As negociações do Mecanismo de Adaptação Competitiva (MAC) demoraram um ano e meio, custaram intenso esforço diplomático e provocaram desgaste do governo brasileiro junto ao setor privado. O MAC foi proposto pela Argentina em setembro de 2004 como uma forma de impedir que seu mercado fosse "invadido" pela produção brasileira em setores sensíveis. Depois de uma forte pressão do presidente Néstor Kirchner, o instrumento foi finalmente assinado em fevereiro desse ano.

Desde o início das negociações, contudo, mudanças na conjuntura econômica contribuíram para que as tensões comerciais se acalmassem. O real se valorizou em relação ao peso, diminuindo a competitividade dos produtos brasileiros. A Argentina manteve uma taxa de crescimento de 9% ao ano, muito superior aos atuais 3,5% do Brasil. A energia elétrica está custando na Argentina um terço do que custa no Brasil.

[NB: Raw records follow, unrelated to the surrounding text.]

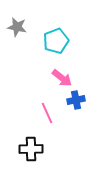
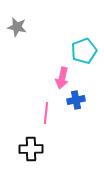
cyan pentagon: moved 28 px right, 10 px down
pink arrow: rotated 65 degrees clockwise
pink line: moved 1 px left; rotated 30 degrees clockwise
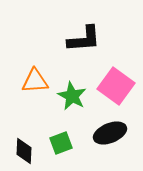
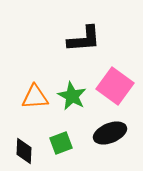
orange triangle: moved 16 px down
pink square: moved 1 px left
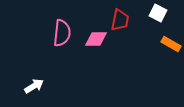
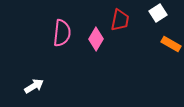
white square: rotated 30 degrees clockwise
pink diamond: rotated 60 degrees counterclockwise
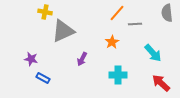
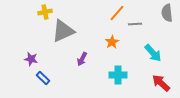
yellow cross: rotated 24 degrees counterclockwise
blue rectangle: rotated 16 degrees clockwise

Esse cenário dificulta a comprovação de que as importações brasileiras provocam dano à indústria argentina, condição necessária para aplicação do MAC. A atual conjuntura também pode favorecer a solicitação de salvaguardas pelo Brasil e não pela Argentina. "Sempre deixamos claro que o MAC parece um benefício para a indústria argentina, mas também é aplicável para nossa agricultura", diz Antônio Carlos Costa, diretor do departamento de assuntos comerciais do Ministério da Agricultura.

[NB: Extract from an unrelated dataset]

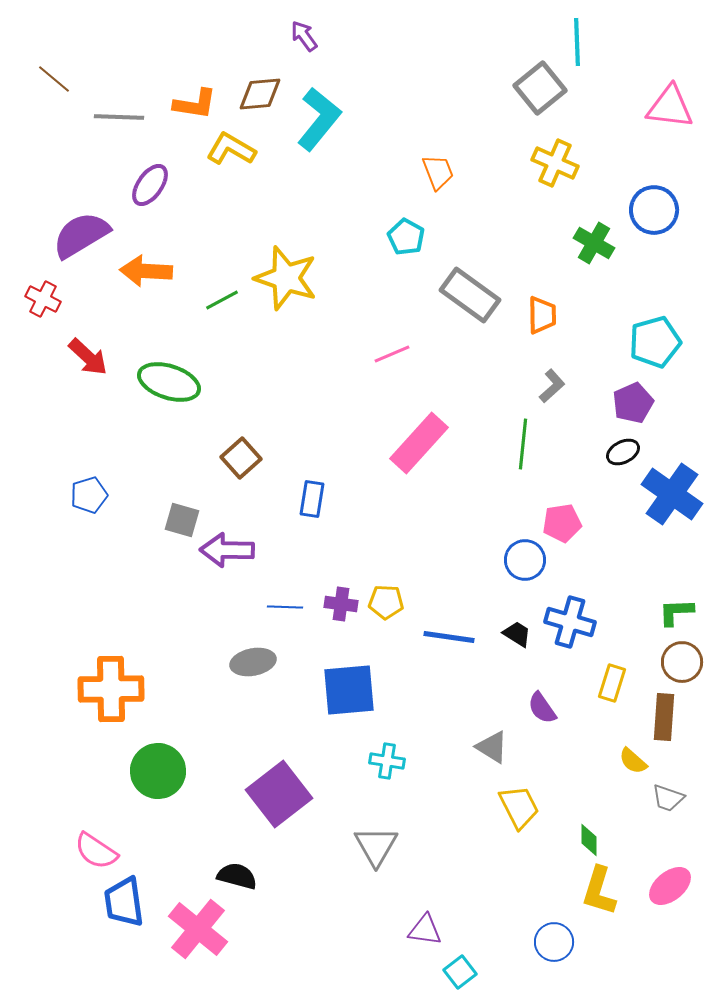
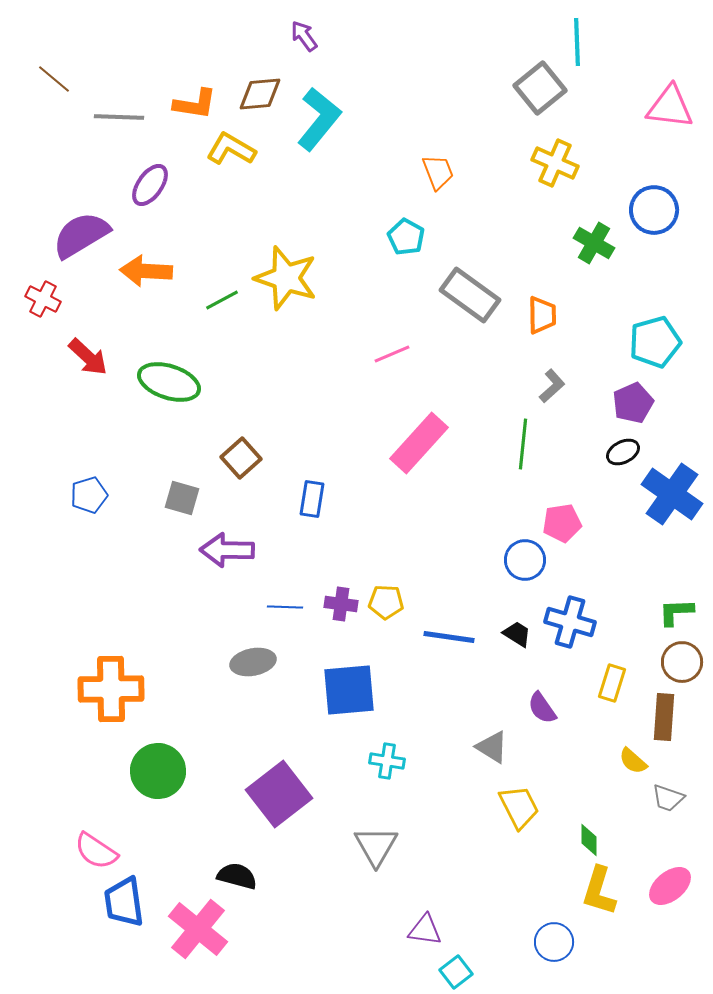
gray square at (182, 520): moved 22 px up
cyan square at (460, 972): moved 4 px left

"O governo demorou um ano negociando e saiu algo que não reflete mais a necessidade dos empresários", avalia Mário Marconini, consultor sênior da Federação das Indústrias do Estado de São Paulo (Fiesp) e presidente-executivo do conselho de relações internacionais da Fecomércio-SP.

Ele afirma que há um "descolamento" entre o que o ocorre no Mercosul e no mercado, porque o bloco negocia instrumentos mais políticos do que econômicos. Para ele, o MAC agora é apenas uma "carta na manga" dos argentinos e uma "guilhotina" para o Brasil - caso a conjuntura macroeconômica mude.

"O MAC não é um instrumento de curto prazo", disse ao Valor o secretário de Indústria argentino, Miguel Peirano. Segundo ele, é função do mecanismo dar previsibilidade a empresários de seu país, sem eliminar os acordos privados. Peirano lembrou que as regras do MAC prevêem espaço para que os setores privados entrem em acordo antes de que sejam adotadas as salvaguardas, mas não mencionou o fato de que, para que isso ocorra no contexto do mecanismo, é necessário haver ao menos um forte indício de que um setor está sofrendo dano, inclusive com a apresentação formal de informações que comprovem essa alegação.

Questionado sobre quando o MAC entrará em vigor, Peirano disse que as salvaguardas ainda precisam passar por uma regulamentação técnica, cujo trâmite também tem cronograma indefinido. Alguns especialistas em comércio internacional afirmam que basta um decreto presidencial para regulamentar o mecanismo, pois trata-se de um protocolo adicional a um acordo já assinado entre Brasil e Argentina. Outros defendem que é necessário a aprovação do Congresso. O governo brasileiro também não informou porque o MAC não foi regulamentado.

O empresariado argentino costuma descrever o MAC como um instrumento para pressionar o Brasil a aceitar os acordos privados, e não como uma ferramenta que elimine a necessidade de sua existência. "É uma boa ferramenta de negociação para que os setores sentem-se à mesa", afirmou Aldo Karagozian, presidente da Fundação Pro-Tejer, um grupo de lobby do setor têxtil argentino. O dirigente reconhece que os conflitos diminuíram nos últimos meses, mas ressaltou que "o Brasil continua sendo uma luz amarela".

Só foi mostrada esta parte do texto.